Fremont County man making it his mission for residents to have more access to local foods

    Jack Schmidt is a food liaison, no really, he has the business card to prove it.

    He’s a cowboy poet, helps organize Fremont County’s farmer’s markets, and has been involved in all things agriculture in the midwest and now the Rocky Mountains. When we say, all things, that’s frankly because we don’t have time for his full bio in a post. Jack did run it down for us on the latest County 10 Podcast in the form of cowboy poetry, however.

    Schmidt’s latest adventure is the Fremont Local Food Hub. 


    As the demand for locally grown food expands across the country, Schmidt sees an opportunity for local growers and producers to capitalize financially, and for consumers to have an option to potentially eat less processed food while supporting local business.

    The idea for the Fremont Local Food Hub is taking shape in the form, likely, of a brick-and-mortar building. On August 6th the Riverton City Council will vote on letting the local food group use the former Riverton Regional Airport Cafe building.
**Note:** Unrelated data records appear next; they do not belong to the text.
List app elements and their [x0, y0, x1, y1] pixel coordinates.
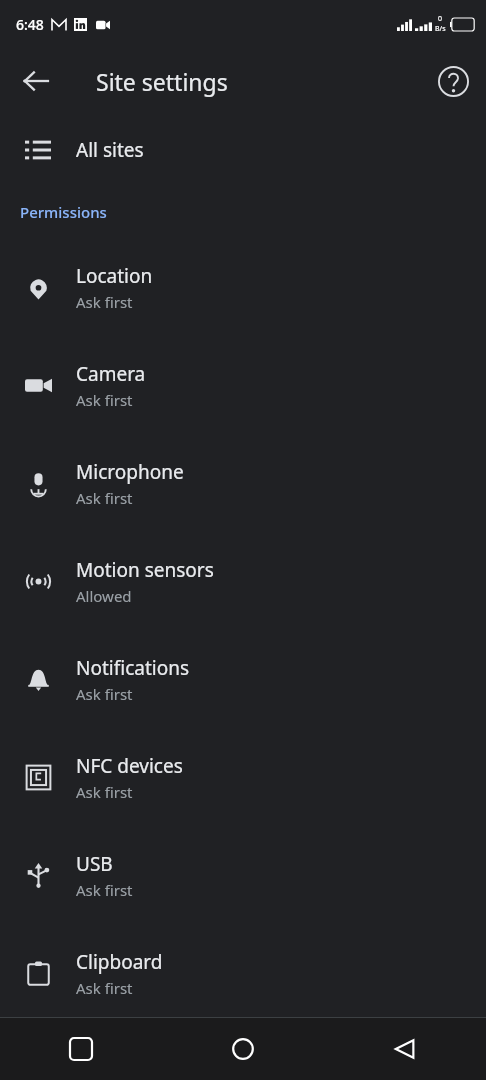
staticText: Ask first: [76, 684, 133, 704]
staticText: Clipboard: [76, 949, 163, 975]
staticText: 6:48: [16, 15, 44, 34]
staticText: Ask first: [76, 978, 133, 998]
button[interactable]: Home: [162, 1018, 324, 1080]
button[interactable]: Clipboard: [0, 924, 486, 1022]
staticText: Site settings: [96, 66, 228, 97]
button[interactable]: Back: [8, 53, 64, 109]
button[interactable]: Motion sensors: [0, 532, 486, 630]
staticText: Ask first: [76, 782, 133, 802]
staticText: 0: [438, 14, 443, 24]
staticText: Location: [76, 263, 153, 289]
staticText: Microphone: [76, 459, 184, 485]
button[interactable]: Recents: [0, 1018, 162, 1080]
button[interactable]: All sites: [0, 114, 486, 186]
button[interactable]: USB: [0, 826, 486, 924]
staticText: Ask first: [76, 390, 133, 410]
button[interactable]: Help: [427, 55, 479, 107]
button[interactable]: Microphone: [0, 434, 486, 532]
staticText: B/s: [435, 24, 446, 34]
staticText: USB: [76, 851, 113, 877]
button[interactable]: Location: [0, 238, 486, 336]
staticText: Notifications: [76, 655, 190, 681]
button[interactable]: NFC devices: [0, 728, 486, 826]
button[interactable]: Notifications: [0, 630, 486, 728]
staticText: All sites: [76, 137, 144, 163]
button[interactable]: Camera: [0, 336, 486, 434]
staticText: Allowed: [76, 586, 132, 606]
staticText: Ask first: [76, 880, 133, 900]
staticText: Camera: [76, 361, 146, 387]
staticText: NFC devices: [76, 753, 183, 779]
staticText: Permissions: [20, 202, 107, 222]
staticText: Ask first: [76, 488, 133, 508]
staticText: Motion sensors: [76, 557, 214, 583]
button[interactable]: Back: [324, 1018, 486, 1080]
staticText: Ask first: [76, 292, 133, 312]
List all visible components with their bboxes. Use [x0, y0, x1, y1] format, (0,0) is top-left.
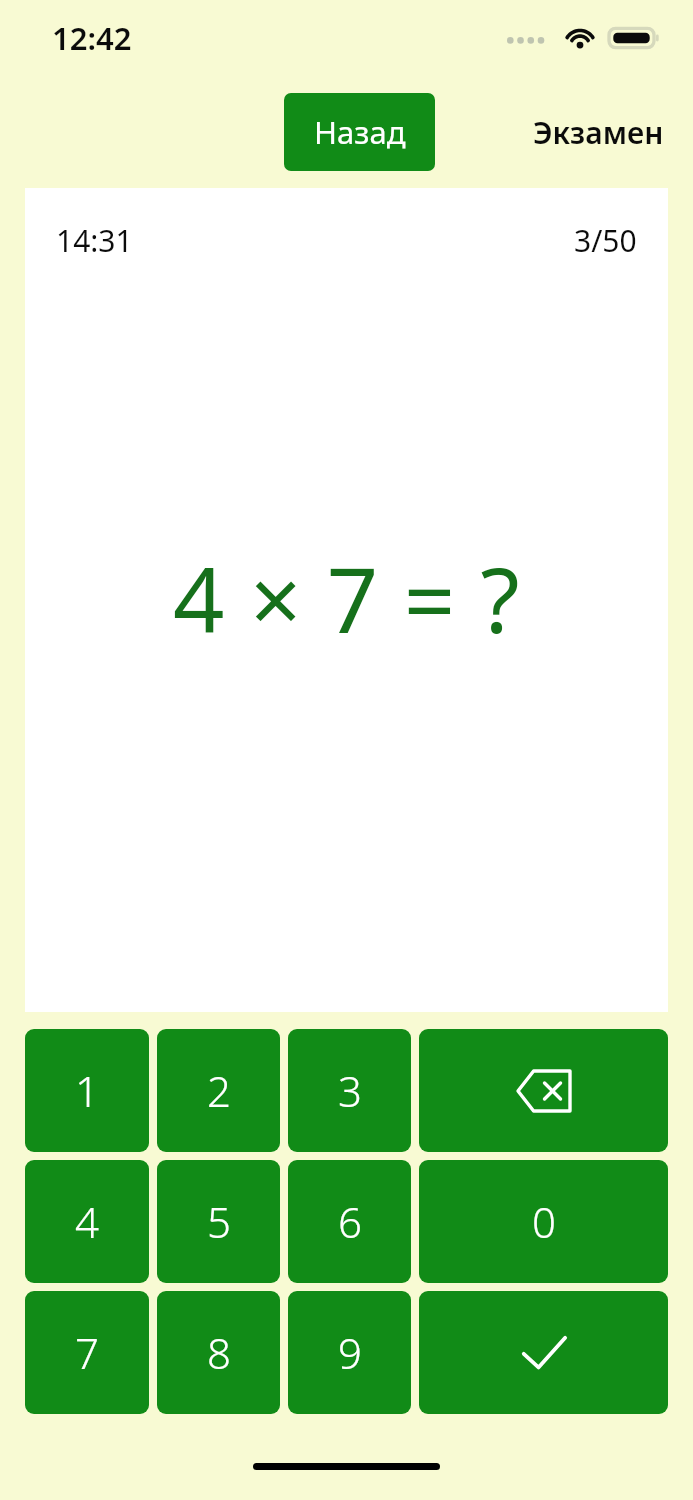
button[interactable]: 7 [25, 1291, 149, 1414]
staticText: 3/50 [574, 220, 637, 261]
button[interactable]: 2 [157, 1029, 280, 1152]
staticText: 12:42 [52, 17, 132, 59]
button[interactable]: Назад [284, 93, 435, 171]
staticText: 7 [75, 1324, 99, 1381]
staticText: 6 [338, 1193, 362, 1250]
button[interactable]: Backspace [419, 1029, 668, 1152]
staticText: 8 [207, 1324, 231, 1381]
staticText: 5 [207, 1193, 231, 1250]
staticText: Назад [314, 111, 406, 153]
button[interactable]: 5 [157, 1160, 280, 1283]
staticText: 4 [75, 1193, 99, 1250]
staticText: 2 [207, 1062, 231, 1119]
button[interactable]: 6 [288, 1160, 411, 1283]
button[interactable]: Submit answer [419, 1291, 668, 1414]
staticText: 1 [75, 1062, 99, 1119]
button[interactable]: 4 [25, 1160, 149, 1283]
button[interactable]: 3 [288, 1029, 411, 1152]
button[interactable]: 8 [157, 1291, 280, 1414]
staticText: 4 × 7 = ? [173, 537, 521, 660]
staticText: 0 [532, 1193, 556, 1250]
button[interactable]: 9 [288, 1291, 411, 1414]
button[interactable]: 0 [419, 1160, 668, 1283]
staticText: 14:31 [56, 220, 133, 261]
staticText: 9 [338, 1324, 362, 1381]
staticText: Экзамен [533, 112, 664, 153]
staticText: 3 [338, 1062, 362, 1119]
button[interactable]: 1 [25, 1029, 149, 1152]
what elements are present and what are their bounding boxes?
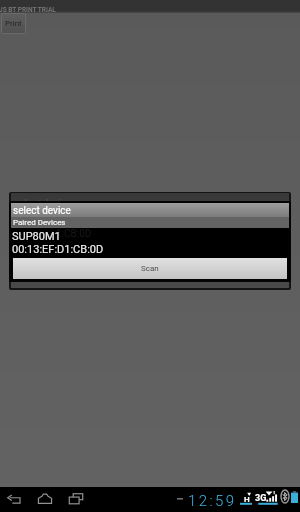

    The building will be offered as a certified kitchen, allowing some local food growers the opportunity to follow USDA and local laws. The hope, according to Schmidt, is that they can organize a store in the facility as well.

    “We can sell Fremont County beef, honey, jam, whatever people are making to locals and to air travel passengers who are looking for a gift or a local product before their flight,” Schmidt explained.


    The Fremont County Local Hub hopes the community will assist in funding the effort for the project. The “Hub Club” was introduced, a $50 per year donation to help the efforts allows Fremont County residents the opportunity to not only support the local food mission but to get invited to a yearly harvest dinner, which will include a large meal that’s 100% locally produced.

    The 4th podcast to join the 10Cast Network will be hosted by… you guessed it, Jack Schmidt. Episodes will debut in early August as Jack talks all things local food, agriculture, farming, ranching, and if we’re lucky, more cowboy poetry.